Analyser le christianisme contemporain sous le seul angle de l’initiation aux grands mystères aboutit à un constat de carence apparente, sans retenir pour autant la somme impressionnante de vertus d’humilité, d’amour, de pauvreté manifestée par un grand nombre de chrétiens, religieux et laïcs. Jusqu’où ces vertus quotidiennes sont-elles exotériques ? ésotériques ? Et une telle question a-t-elle un sens de nos jours ? Est-ce tomber dans l’exotérisme le plus sentimental, de poser une telle question ? Mais ne pas la poser ne relève-t-il pas d’un péché contre l’Esprit, en ne prenant pas en considération l’authentique soumission à Dieu des femmes et des hommes vivant leur christianisme avec toutes leurs forces ? Un guénonien encombré de citations intellectuelles est-il plus sur la Voie que le curé d’Ars ou que mère Teresa ? Mais un chrétien peut-il, inversement si je puis dire, ignorer la réalité spirituelle Totale vécue par le Christ, et la possibilité donnée à l’être humain de la grande Délivrance, sans scier la branche sur laquelle il est, certes inconforta­blement, installé ?
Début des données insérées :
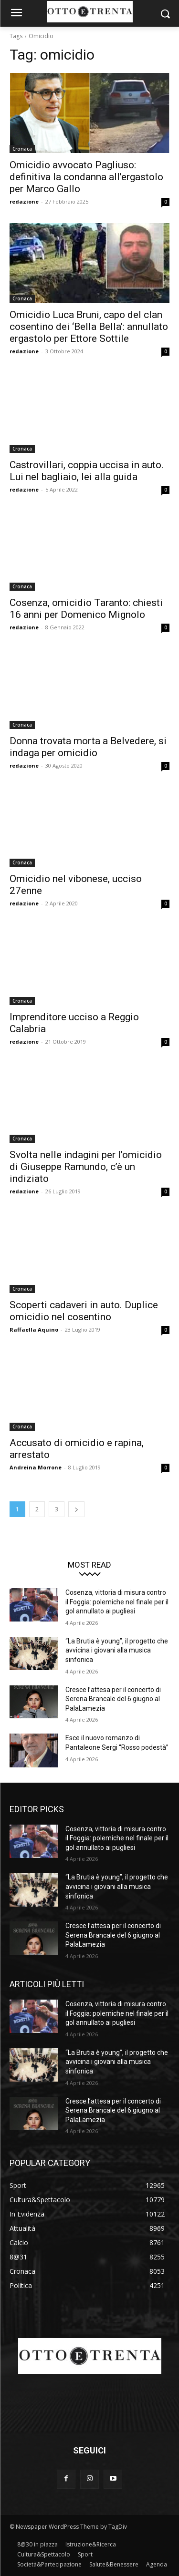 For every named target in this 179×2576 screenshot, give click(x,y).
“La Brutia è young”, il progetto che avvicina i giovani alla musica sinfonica (116, 1650)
En second lieu, l’incompréhension actuelle de l’église devant la Totalité du message christique, en dehors de l’évolution interne de l’institution chrétienne, s’explique aussi par son environnement culturel. Or, je constate ici en quelque sorte une autre « descente », équivalente sur le plan philosophique, au passage de l’ésotérisme à l’exotérisme dans le domaine religieux. Équivalente, mais historiquement antérieure de plus de trois siècles, puisqu’il s’agit du message universel de Platon ésotérisme et de son interprétation exotérisme par Aristote. Un message, même Traditionnel, s’il influe en profondeur sur les populations auxquelles il est destiné, s’imprègne également des lignes de force de la pensée dominante. Or, l’ambiance culturelle de l’Occident, depuis Aristote, de­vient imperméable aux notions-clefs des grandes Traditions non-dualistes. Lorsque Platon écrit : « Ce qui communique la vérité aux objets connaissables et à l’esprit la faculté de connaître, tiens pour assuré que c’est l’idée de bien » [8], ce dernier mot a la même signification, pour lui, que la non-dualité hindoue ou le vide bouddhiste. Il expose un point de vue de métaphysicien sur la transcendance de l’Idée. Dès lors, qu’après lui, Aristote refuse toute connaissance supra-humaine, l’Occident le suivra sur ce chemin. Dans le vocabulaire utilisé dans ce livre, je peux dire que Platon reconnaît les deux natures de l’homme, alors qu’Aristote n’en accepte qu’une, la nature humaine, même si, au sein de celle-ci, une « région céleste » s’y caractérise par rapport à un « monde » plus contingent. Les deux natures, ici les deux mondes de Platon, l’intelligible et le sensible, n’en forment plus qu’une. L’homme ne peut plus se dépasser lui-même. Raphaël, dans sa célèbre fresque sur « l’école d’Athènes » peint un Platon un doigt levé vers le ciel, et Aristote abaissant le sien vers la terre. Symbolisme terrible, encore accentué par ses successeurs en philosophie, ce refus d’une réalité transcendante va imprégner les intelligences et contribuer à barrer la route à une acceptation « intellectuelle » de toute formulation méta­physique. Il n’est pas exagéré d’écrire que le sort actuel de l’Occident est, quelque part, la conséquence de ce double refus, de la philosophie puis de l’église, de ce que Georges Vallin appelle « la coïncidence entre la transcendance intégrale de l’Absolu et son immanence intégrale à la manifestation » [9].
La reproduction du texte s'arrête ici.